[RECORDS TO PROCESS]

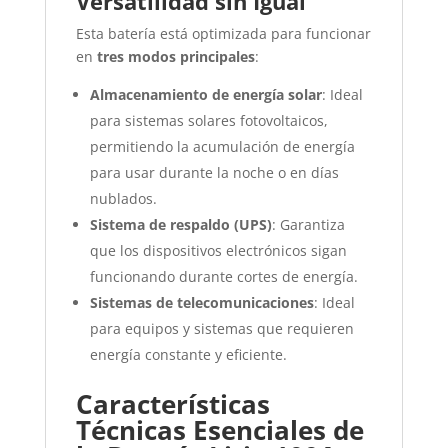
Versatilidad sin Igual
Esta batería está optimizada para funcionar
en
tres modos principales
:
Almacenamiento de energía solar
: Ideal
para sistemas solares fotovoltaicos,
permitiendo la acumulación de energía
para usar durante la noche o en días
nublados.
Sistema de respaldo (UPS)
: Garantiza
que los dispositivos electrónicos sigan
funcionando durante cortes de energía.
Sistemas de telecomunicaciones
: Ideal
para equipos y sistemas que requieren
energía constante y eficiente.
Características
Técnicas Esenciales de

[/RECORDS TO PROCESS]

#### AIM OF THE EXERCISE:
Copy all records exactly; omit images.

#### FINAL ANSWER:
Versatilidad sin Igual
Esta batería está optimizada para funcionar
en
tres modos principales
:
Almacenamiento de energía solar
: Ideal
para sistemas solares fotovoltaicos,
permitiendo la acumulación de energía
para usar durante la noche o en días
nublados.
Sistema de respaldo (UPS)
: Garantiza
que los dispositivos electrónicos sigan
funcionando durante cortes de energía.
Sistemas de telecomunicaciones
: Ideal
para equipos y sistemas que requieren
energía constante y eficiente.
Características
Técnicas Esenciales de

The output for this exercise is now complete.